(Saved data entries)
BEGIN
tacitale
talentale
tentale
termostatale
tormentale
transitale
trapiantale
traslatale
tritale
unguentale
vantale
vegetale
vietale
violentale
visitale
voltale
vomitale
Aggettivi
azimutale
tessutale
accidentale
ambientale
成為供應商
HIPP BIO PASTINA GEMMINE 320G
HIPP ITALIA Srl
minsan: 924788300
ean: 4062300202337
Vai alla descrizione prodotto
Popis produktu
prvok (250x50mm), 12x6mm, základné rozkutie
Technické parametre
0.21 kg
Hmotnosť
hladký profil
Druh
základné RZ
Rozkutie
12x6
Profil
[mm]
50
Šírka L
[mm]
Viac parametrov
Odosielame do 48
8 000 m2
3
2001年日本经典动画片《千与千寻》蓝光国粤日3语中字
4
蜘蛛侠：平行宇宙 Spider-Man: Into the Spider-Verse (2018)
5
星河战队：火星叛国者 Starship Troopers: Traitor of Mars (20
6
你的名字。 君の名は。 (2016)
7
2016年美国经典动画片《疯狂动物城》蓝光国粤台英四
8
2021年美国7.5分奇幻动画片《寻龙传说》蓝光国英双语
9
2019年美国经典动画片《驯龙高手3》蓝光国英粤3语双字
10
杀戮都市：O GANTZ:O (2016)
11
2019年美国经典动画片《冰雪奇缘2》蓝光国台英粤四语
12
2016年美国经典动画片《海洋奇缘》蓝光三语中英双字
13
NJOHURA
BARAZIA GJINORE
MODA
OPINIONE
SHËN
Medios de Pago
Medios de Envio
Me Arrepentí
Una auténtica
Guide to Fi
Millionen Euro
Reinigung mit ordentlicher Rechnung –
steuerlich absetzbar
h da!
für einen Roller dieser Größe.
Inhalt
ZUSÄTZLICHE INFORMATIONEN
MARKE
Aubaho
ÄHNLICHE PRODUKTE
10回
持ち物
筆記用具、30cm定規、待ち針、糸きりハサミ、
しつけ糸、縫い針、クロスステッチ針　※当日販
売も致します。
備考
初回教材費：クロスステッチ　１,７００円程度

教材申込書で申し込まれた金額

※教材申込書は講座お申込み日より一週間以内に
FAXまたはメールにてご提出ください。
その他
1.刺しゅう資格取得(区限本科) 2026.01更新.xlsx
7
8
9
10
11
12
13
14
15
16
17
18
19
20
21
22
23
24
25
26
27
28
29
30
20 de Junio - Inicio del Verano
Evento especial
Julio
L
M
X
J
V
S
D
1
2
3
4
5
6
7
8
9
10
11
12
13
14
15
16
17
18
END
Work item
When you reach the end of the records, set them all down again exactly.

Response for this exercise
tacitale
talentale
tentale
termostatale
tormentale
transitale
trapiantale
traslatale
tritale
unguentale
vantale
vegetale
vietale
violentale
visitale
voltale
vomitale
Aggettivi
azimutale
tessutale
accidentale
ambientale
成為供應商
HIPP BIO PASTINA GEMMINE 320G
HIPP ITALIA Srl
minsan: 924788300
ean: 4062300202337
Vai alla descrizione prodotto
Popis produktu
prvok (250x50mm), 12x6mm, základné rozkutie
Technické parametre
0.21 kg
Hmotnosť
hladký profil
Druh
základné RZ
Rozkutie
12x6
Profil
[mm]
50
Šírka L
[mm]
Viac parametrov
Odosielame do 48
8 000 m2
3
2001年日本经典动画片《千与千寻》蓝光国粤日3语中字
4
蜘蛛侠：平行宇宙 Spider-Man: Into the Spider-Verse (2018)
5
星河战队：火星叛国者 Starship Troopers: Traitor of Mars (20
6
你的名字。 君の名は。 (2016)
7
2016年美国经典动画片《疯狂动物城》蓝光国粤台英四
8
2021年美国7.5分奇幻动画片《寻龙传说》蓝光国英双语
9
2019年美国经典动画片《驯龙高手3》蓝光国英粤3语双字
10
杀戮都市：O GANTZ:O (2016)
11
2019年美国经典动画片《冰雪奇缘2》蓝光国台英粤四语
12
2016年美国经典动画片《海洋奇缘》蓝光三语中英双字
13
NJOHURA
BARAZIA GJINORE
MODA
OPINIONE
SHËN
Medios de Pago
Medios de Envio
Me Arrepentí
Una auténtica
Guide to Fi
Millionen Euro
Reinigung mit ordentlicher Rechnung –
steuerlich absetzbar
h da!
für einen Roller dieser Größe.
Inhalt
ZUSÄTZLICHE INFORMATIONEN
MARKE
Aubaho
ÄHNLICHE PRODUKTE
10回
持ち物
筆記用具、30cm定規、待ち針、糸きりハサミ、
しつけ糸、縫い針、クロスステッチ針　※当日販
売も致します。
備考
初回教材費：クロスステッチ　１,７００円程度

教材申込書で申し込まれた金額

※教材申込書は講座お申込み日より一週間以内に
FAXまたはメールにてご提出ください。
その他
1.刺しゅう資格取得(区限本科) 2026.01更新.xlsx
7
8
9
10
11
12
13
14
15
16
17
18
19
20
21
22
23
24
25
26
27
28
29
30
20 de Junio - Inicio del Verano
Evento especial
Julio
L
M
X
J
V
S
D
1
2
3
4
5
6
7
8
9
10
11
12
13
14
15
16
17
18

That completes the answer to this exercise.